• [Data records]

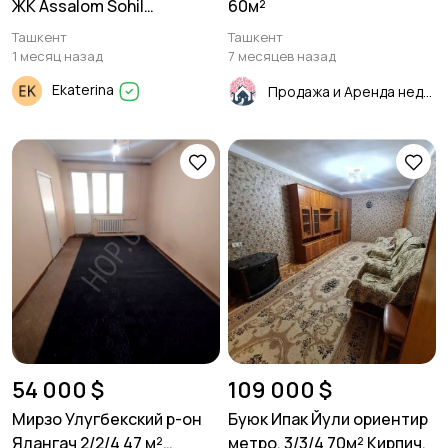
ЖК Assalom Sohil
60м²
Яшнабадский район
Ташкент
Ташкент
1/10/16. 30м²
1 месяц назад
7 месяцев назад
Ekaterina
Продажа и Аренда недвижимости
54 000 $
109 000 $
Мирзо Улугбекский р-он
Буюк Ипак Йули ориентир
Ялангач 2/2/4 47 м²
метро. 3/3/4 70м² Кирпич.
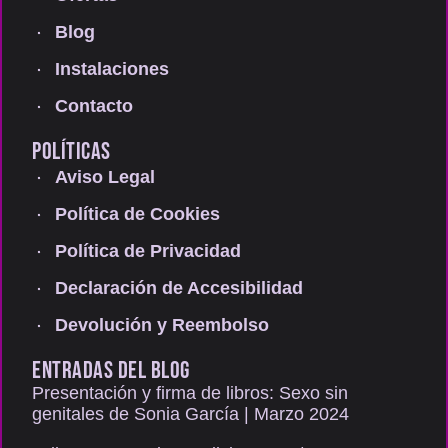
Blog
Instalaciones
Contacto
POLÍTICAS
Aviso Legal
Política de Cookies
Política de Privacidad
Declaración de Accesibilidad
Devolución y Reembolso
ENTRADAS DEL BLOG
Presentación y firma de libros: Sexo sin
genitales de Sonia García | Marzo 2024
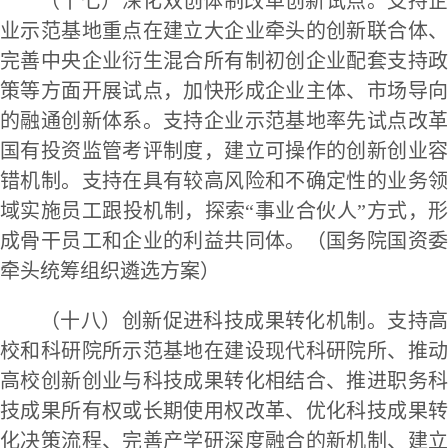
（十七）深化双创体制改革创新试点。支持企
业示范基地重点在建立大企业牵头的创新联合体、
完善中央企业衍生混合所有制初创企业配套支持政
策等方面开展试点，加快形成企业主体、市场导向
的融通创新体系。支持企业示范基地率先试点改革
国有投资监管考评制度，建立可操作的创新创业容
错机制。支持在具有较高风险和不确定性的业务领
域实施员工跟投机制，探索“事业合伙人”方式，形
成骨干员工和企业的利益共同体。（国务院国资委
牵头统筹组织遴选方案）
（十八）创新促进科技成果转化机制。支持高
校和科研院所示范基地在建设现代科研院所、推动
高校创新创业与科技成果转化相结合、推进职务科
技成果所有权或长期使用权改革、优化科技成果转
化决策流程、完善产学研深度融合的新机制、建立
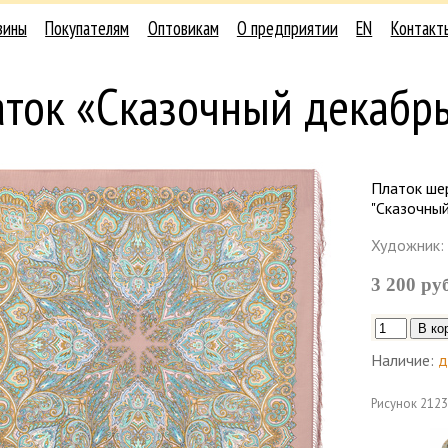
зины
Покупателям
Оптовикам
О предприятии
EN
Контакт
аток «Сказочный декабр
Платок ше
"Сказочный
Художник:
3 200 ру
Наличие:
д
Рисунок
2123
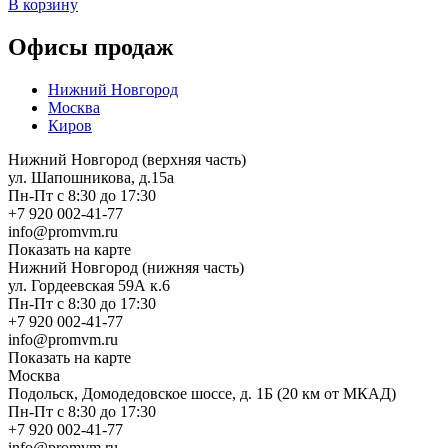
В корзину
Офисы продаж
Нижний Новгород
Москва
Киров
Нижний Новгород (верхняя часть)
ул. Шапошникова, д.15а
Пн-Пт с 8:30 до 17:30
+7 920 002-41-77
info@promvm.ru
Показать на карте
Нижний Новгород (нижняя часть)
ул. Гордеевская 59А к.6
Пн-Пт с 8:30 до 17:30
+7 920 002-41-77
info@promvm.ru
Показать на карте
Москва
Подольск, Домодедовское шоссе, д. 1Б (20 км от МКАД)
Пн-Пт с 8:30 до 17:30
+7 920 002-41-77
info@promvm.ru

--

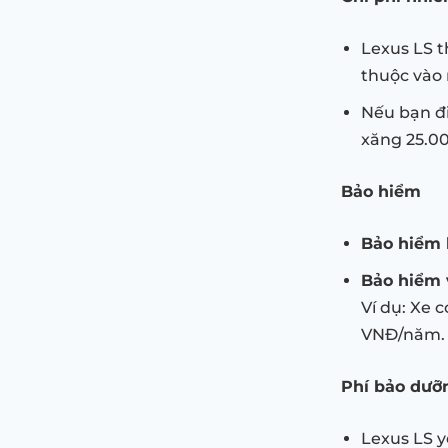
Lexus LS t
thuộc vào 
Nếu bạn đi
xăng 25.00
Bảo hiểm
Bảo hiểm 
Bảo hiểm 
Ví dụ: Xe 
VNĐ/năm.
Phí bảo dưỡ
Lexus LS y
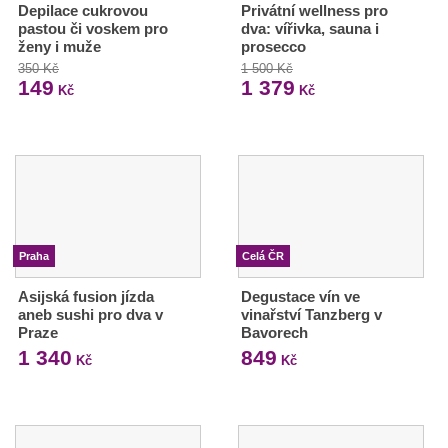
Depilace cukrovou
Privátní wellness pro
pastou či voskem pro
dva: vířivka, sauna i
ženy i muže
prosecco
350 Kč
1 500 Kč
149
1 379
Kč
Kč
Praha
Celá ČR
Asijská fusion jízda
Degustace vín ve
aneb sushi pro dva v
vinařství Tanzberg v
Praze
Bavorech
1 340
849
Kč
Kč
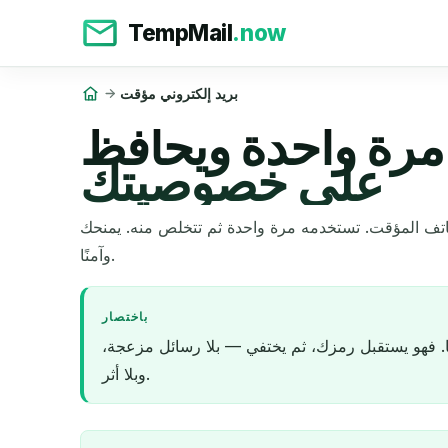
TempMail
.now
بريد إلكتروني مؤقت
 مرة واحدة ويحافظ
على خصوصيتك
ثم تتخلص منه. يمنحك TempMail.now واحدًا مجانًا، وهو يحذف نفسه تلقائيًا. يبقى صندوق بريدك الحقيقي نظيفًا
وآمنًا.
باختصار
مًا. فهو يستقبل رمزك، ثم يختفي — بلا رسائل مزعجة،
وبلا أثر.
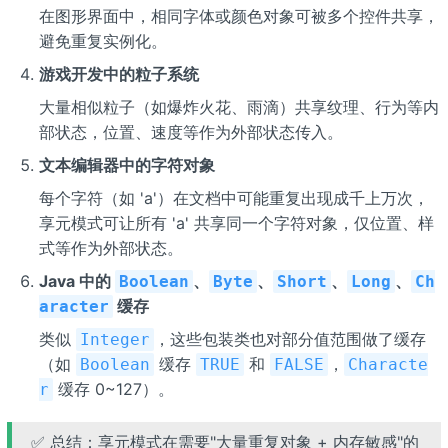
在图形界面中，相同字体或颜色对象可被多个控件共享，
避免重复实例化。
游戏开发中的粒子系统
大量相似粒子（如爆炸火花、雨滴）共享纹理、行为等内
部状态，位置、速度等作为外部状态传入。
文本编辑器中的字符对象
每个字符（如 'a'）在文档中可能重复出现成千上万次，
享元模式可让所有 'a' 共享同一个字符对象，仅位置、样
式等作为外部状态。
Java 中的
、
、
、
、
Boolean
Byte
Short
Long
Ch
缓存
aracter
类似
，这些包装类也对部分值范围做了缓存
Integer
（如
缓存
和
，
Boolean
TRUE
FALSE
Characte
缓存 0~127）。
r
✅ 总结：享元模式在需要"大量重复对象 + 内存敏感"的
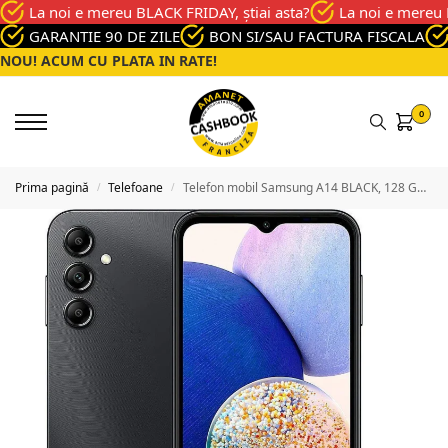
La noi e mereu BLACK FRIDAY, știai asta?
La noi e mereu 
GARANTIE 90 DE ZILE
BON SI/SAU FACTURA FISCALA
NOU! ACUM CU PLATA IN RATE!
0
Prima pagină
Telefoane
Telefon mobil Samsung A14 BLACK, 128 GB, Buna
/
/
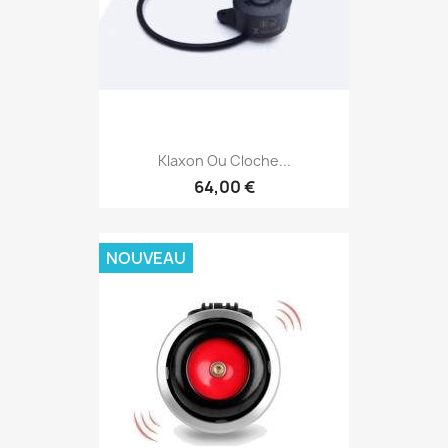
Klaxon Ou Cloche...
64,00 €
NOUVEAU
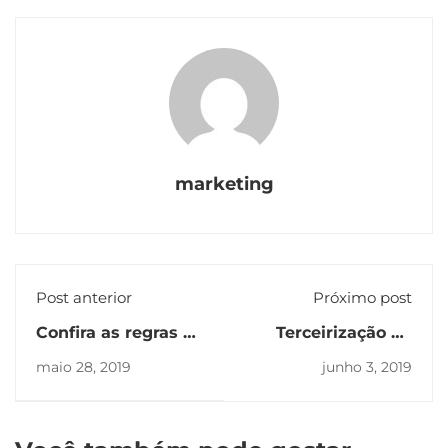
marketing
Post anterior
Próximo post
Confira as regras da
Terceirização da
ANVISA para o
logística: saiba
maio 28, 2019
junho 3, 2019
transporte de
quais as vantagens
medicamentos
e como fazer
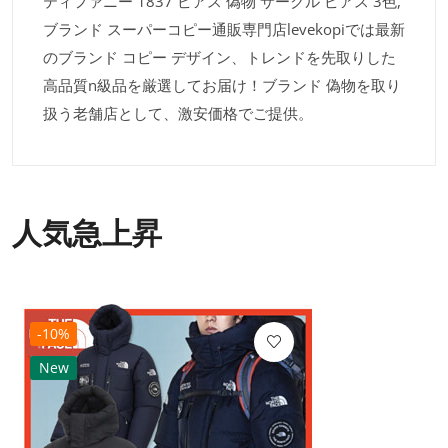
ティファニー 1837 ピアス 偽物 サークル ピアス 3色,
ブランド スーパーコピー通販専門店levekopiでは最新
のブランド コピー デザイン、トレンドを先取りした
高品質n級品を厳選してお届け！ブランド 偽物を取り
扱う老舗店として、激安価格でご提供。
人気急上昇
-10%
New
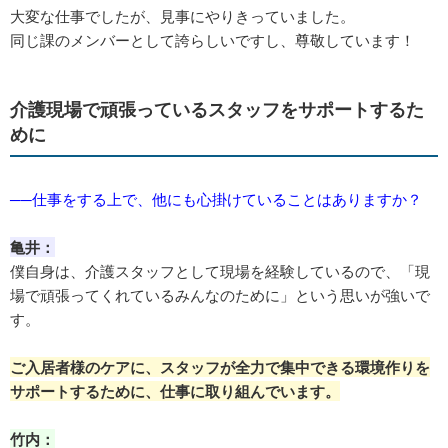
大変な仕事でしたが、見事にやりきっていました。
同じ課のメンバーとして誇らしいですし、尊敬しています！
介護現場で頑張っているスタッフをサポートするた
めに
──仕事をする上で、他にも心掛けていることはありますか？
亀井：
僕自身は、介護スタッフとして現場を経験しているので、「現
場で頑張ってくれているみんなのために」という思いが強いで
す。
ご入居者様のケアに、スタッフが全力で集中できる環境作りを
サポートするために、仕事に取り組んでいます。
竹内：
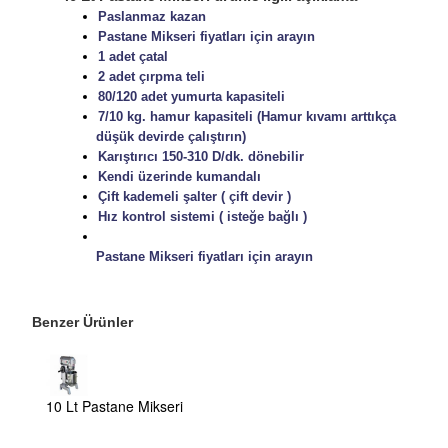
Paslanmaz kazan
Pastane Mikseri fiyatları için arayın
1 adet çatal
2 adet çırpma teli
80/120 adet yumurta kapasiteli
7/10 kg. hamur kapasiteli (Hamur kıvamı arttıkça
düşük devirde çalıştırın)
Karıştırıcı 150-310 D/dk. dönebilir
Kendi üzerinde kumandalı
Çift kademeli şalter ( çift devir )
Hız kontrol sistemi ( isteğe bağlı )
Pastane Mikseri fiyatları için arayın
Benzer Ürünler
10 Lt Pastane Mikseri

* * *

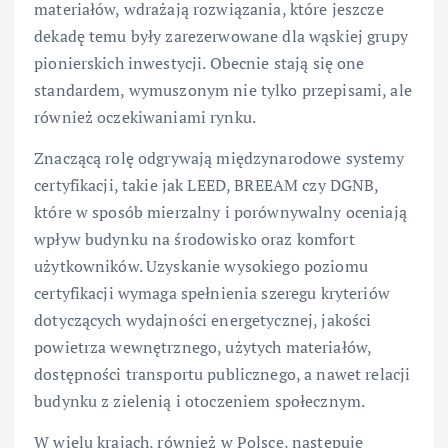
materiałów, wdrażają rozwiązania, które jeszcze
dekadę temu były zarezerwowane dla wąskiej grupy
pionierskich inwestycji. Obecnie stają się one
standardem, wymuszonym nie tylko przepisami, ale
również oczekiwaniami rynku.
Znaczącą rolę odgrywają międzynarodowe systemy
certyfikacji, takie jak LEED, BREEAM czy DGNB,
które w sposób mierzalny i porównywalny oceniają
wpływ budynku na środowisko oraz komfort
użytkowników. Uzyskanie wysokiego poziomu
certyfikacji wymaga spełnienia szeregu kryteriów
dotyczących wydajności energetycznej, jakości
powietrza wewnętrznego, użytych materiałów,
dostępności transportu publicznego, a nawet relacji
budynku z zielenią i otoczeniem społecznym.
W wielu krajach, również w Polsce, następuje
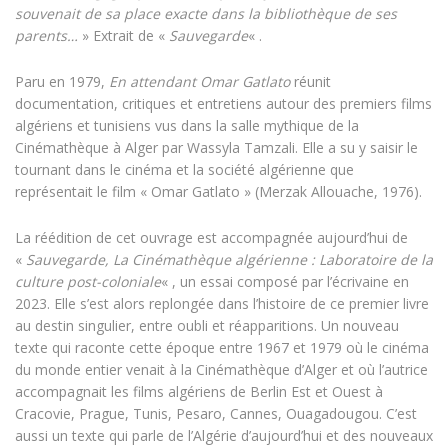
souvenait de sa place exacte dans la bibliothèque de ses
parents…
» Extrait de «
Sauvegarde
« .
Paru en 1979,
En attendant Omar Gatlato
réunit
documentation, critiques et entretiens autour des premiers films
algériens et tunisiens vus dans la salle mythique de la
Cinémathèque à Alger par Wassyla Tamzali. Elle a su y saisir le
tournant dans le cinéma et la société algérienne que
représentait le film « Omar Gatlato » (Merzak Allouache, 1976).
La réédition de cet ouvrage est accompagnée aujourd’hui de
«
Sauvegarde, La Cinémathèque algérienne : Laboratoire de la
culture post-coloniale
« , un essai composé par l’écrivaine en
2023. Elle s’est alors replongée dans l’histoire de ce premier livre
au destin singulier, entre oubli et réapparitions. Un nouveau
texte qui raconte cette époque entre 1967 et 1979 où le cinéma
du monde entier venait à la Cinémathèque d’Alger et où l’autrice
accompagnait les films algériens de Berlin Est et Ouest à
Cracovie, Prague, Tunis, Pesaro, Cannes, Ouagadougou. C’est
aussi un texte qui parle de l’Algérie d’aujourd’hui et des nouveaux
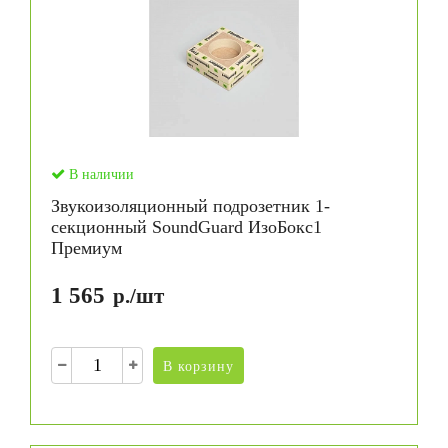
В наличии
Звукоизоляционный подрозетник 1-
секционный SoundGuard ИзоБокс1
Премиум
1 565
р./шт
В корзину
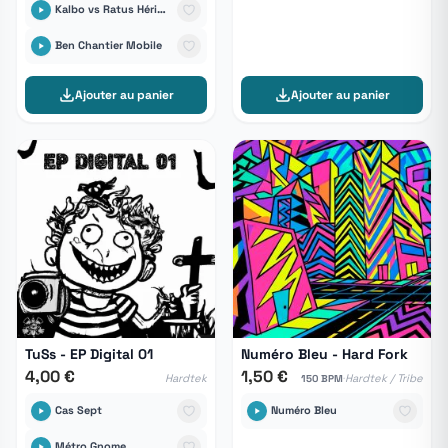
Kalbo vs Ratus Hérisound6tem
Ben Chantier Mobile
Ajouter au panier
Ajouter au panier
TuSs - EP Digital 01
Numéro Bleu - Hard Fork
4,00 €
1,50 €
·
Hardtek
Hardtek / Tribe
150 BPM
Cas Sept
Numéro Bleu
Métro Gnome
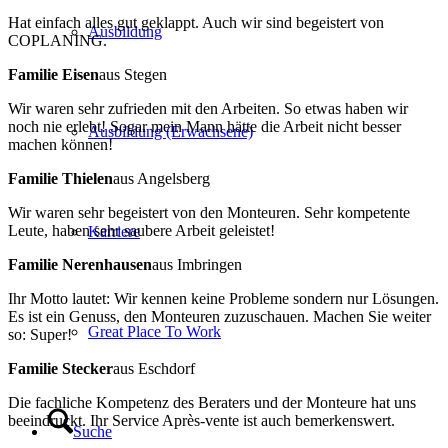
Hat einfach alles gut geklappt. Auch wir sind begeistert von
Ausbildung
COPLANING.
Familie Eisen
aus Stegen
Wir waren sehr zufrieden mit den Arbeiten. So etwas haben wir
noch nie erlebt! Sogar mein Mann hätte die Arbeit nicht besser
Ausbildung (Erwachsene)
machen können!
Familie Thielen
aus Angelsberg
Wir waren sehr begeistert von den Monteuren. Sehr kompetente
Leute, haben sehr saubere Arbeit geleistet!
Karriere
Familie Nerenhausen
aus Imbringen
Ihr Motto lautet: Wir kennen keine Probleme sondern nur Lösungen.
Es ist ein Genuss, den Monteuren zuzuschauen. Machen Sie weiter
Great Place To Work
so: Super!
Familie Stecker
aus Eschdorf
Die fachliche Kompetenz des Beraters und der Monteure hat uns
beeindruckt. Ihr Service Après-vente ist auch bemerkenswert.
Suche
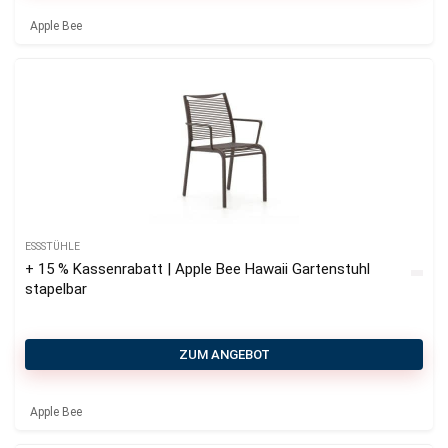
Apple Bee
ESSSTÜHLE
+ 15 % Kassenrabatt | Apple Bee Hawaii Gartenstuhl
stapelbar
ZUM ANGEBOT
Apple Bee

• [What you are asked to do] Take the material above from the line bearing "ЖК Assalom Sohil" through the line bearing "Aviso Legal" and write it out exactly, both end lines included. Pictures stay out.

• [Solved exercise]
ЖК Assalom Sohil
60м²
Яшнабадский район
Ташкент
Ташкент
1/10/16. 30м²
1 месяц назад
7 месяцев назад
Ekaterina
Продажа и Аренда недвижимости
54 000 $
109 000 $
Мирзо Улугбекский р-он
Буюк Ипак Йули ориентир
Ялангач 2/2/4 47 м²
метро. 3/3/4 70м² Кирпич.
Blog
Instalaciones
Contacto
POLÍTICAS
Aviso Legal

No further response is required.